Weil er nicht objektiv und unparteiisch abstimmen könne, da er sich gegen zwei seiner Spieler entscheiden müsse, habe er sich enthalten, so heißt es beim DFB. Ein weiteres Problem: Die Fifa macht die Stimmzettel der Jury-Mitglieder am Ende öffentlich, nicht mal die Geheimniskrämer-Karte also zieht. Dies alles hat laut "Sport Bild" Helmut Sandrock, Generalsekretär des DFB, in einem Schreiben an Generalsekretär Jérôme Valcke vom Weltverband Fifa mitgeteilt und dafür um Verständnis gebeten.
Und Lahm, der DFB-Kapitän? Hat schon gewählt. Franck Ribéry vor Ronaldo und Messi. Clever – und sehr diplomatisch. Ein Bayer soll gewinnen, die Nationalelf-Teamkollegen hat er außen vor gelassen. Dabei hat das Quintett keine echte Chance auf die Auszeichnung – klare Favoriten sind Ribéry (München), Ronaldo (Real Madrid) und Messi, der in den vergangenen vier Jahren den "Ballon d'Or" ("Goldener Ball") entgegen nehmen durfte.
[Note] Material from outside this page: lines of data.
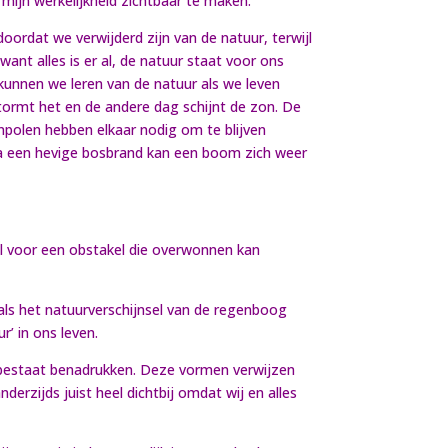
mijn werkelijkheid zichtbaar te maken.
doordat we verwijderd zijn van de natuur, terwijl
want alles is er al, de natuur staat voor ons
 kunnen we leren van de natuur als we leven
tormt het en de andere dag schijnt de zon. De
npolen hebben elkaar nodig om te blijven
 na een hevige bosbrand kan een boom zich weer
ool voor een obstakel die overwonnen kan
oals het natuurverschijnsel van de regenboog
’ in ons leven.
os bestaat benadrukken. Deze vormen verwijzen
derzijds juist heel dichtbij omdat wij en alles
Lahm hat übrigens ganz im Sinne seines Vereinspräsidenten abgestimmt. "Es kann nur ihn als Gewinner geben", sagte der Bayern-Präsident zu "Sport Bild" über Europas Fußballer des Jahres, der bis zu den WM-Playoffs im November als Favorit auf die weltweite Krönung galt. Ronaldo traf für sein Land Portugal in den Ausscheidungsspielen gegen Schweden (1:0 und 3:2) vier Mal. Und Ribéry mühte sich mit den Franzosen gegen die Ukraine (0:2, 3:0) weiter.
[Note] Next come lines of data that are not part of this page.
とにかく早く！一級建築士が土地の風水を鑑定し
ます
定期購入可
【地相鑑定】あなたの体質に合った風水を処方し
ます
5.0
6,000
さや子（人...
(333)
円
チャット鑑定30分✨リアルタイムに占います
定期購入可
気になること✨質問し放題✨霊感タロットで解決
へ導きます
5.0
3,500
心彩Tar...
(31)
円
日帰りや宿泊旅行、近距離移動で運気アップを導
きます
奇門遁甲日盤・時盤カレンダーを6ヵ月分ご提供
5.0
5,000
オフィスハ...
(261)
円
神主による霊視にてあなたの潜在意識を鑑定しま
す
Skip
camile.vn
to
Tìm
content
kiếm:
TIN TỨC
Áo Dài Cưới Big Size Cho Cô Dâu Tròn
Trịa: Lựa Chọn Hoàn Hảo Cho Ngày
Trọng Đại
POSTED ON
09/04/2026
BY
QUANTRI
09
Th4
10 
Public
"Ich spüre, dass sich da die öffentliche Meinung ein bisschen gedreht hat. Aber in der Zwischenzeit hat sich ja nichts geändert", sagte Hoeneß, "Franck hat ja in diesem halben Jahr seit Saisonende überragende Leistungen gezeigt." Und schließlich: "Ich hätte absolut kein Verständnis, wenn Franck, der total überragend Europas Fußballer des Jahres wurde, nicht Weltfußballer wird." Nur: Hoeneß darf nicht abstimmen, sein Kumpel Ottmar Hitzfeld, der Schweizer Nationaltrainer, schon. Wen er auf eins setzte? Ribéry – bien sûr.
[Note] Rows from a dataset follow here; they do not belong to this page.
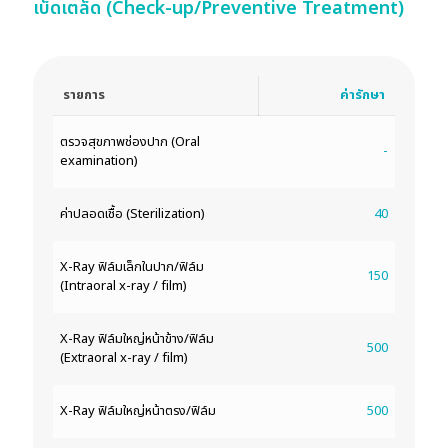
เบ็ดเตล็ด (Check-up/Preventive Treatment)
รายการ
ค่ารักษา
ตรวจสุขภาพช่องปาก (Oral
-
examination)
ค่าปลอดเชื้อ (Sterilization)
40
X-Ray ฟิล์มเล็กในปาก/ฟิล์ม
150
(Intraoral x-ray / film)
X-Ray ฟิล์มใหญ่หน้าข้าง/ฟิล์ม
500
(Extraoral x-ray / film)
X-Ray ฟิล์มใหญ่หน้าตรง/ฟิล์ม
500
Am Montag gibt die Fifa die Top3-Kandidaten bekannt (ohne Reihenfolge), am 13. Januar wird in Zürich der König gekrönt. Tendenz: Ribéry oder Ronaldo. Messi eher nicht. Zu viele deutsche Nationalspieler auf der Liste: Der Bundestrainer enthielt sich der Stimme. Lahm dagegen war clever: Er wählte Ribéry, seinen Bayern-Kollegen. Und der ist noch im Rennen.